(Page-level text extractions)
>>>
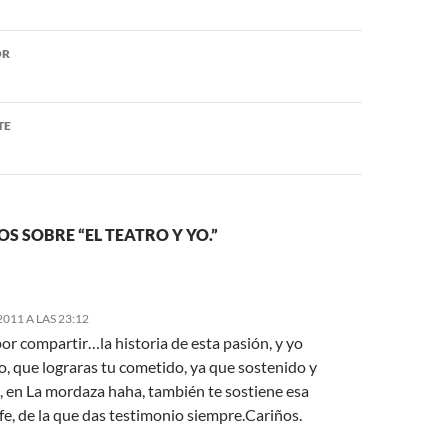
ón
OR
TE
S SOBRE “EL TEATRO Y YO.”
2011 A LAS 23:12
or compartir…la historia de esta pasión, y yo
o, que lograras tu cometido, ya que sostenido y
, en La mordaza haha, también te sostiene esa
e, de la que das testimonio siempre.Cariños.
<<<
* _WHAT NEEDS TO BE DONE_:
Starting at the line that contains "te sostiene esa", output every remaining line of the data exactly, and stop after the last one.

* _WRITTEN REPLY_:
, en La mordaza haha, también te sostiene esa
e, de la que das testimonio siempre.Cariños.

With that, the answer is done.